• **LISTED RECORDS**
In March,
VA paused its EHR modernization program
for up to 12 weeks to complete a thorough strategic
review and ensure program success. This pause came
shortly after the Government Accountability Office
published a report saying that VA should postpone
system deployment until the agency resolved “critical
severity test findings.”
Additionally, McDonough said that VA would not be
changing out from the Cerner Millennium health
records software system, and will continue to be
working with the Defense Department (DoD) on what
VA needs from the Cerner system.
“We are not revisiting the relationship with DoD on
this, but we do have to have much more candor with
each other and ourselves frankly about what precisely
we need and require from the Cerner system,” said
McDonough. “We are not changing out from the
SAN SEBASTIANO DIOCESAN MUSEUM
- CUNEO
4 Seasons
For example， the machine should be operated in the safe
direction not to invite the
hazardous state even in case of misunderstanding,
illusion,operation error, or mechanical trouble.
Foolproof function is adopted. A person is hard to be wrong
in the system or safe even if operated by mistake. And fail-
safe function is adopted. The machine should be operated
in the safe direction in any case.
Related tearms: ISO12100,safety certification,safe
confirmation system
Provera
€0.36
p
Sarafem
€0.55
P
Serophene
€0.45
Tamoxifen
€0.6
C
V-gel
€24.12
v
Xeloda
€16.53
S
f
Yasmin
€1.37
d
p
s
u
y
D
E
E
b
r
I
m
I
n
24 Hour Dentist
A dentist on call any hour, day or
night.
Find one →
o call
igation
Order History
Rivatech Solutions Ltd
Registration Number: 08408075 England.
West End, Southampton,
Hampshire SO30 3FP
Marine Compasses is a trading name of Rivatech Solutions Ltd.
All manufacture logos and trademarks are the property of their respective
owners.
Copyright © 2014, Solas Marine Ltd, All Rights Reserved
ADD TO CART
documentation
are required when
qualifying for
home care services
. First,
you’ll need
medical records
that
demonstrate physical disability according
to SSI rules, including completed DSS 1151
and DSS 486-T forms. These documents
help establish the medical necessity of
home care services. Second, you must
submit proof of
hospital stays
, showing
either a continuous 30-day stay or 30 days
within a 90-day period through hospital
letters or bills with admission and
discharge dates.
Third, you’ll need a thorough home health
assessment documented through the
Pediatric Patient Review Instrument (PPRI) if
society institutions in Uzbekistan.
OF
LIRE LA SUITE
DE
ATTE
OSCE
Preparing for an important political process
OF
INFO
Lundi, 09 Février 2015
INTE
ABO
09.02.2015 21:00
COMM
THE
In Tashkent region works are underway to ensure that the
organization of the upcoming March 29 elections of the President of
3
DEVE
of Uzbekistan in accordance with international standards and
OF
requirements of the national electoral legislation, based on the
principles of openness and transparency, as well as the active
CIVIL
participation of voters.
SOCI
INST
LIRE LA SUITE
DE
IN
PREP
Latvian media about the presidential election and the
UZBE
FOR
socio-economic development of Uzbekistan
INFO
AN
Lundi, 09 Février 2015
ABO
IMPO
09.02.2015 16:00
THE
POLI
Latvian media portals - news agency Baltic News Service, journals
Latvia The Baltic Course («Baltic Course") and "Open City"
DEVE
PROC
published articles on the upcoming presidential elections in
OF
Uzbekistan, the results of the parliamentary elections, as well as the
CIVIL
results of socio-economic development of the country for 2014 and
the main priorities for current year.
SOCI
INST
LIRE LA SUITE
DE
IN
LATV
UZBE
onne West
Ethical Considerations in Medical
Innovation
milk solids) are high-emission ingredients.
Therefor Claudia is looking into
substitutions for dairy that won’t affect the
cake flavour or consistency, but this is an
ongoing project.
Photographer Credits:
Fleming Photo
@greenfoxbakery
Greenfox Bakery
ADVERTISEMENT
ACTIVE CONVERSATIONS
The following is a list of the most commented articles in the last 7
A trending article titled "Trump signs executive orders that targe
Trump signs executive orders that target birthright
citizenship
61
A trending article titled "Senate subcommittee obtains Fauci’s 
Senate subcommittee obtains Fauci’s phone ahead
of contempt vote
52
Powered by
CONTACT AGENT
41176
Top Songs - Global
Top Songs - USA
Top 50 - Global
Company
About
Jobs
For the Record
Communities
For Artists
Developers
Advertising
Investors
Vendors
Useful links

• **WORK TO COMPLETE**
Only lines with the word "said" belong in the answer; copy each of them from the material above.

• **ANSWER AREA**
Additionally, McDonough said that VA would not be
we need and require from the Cerner system,” said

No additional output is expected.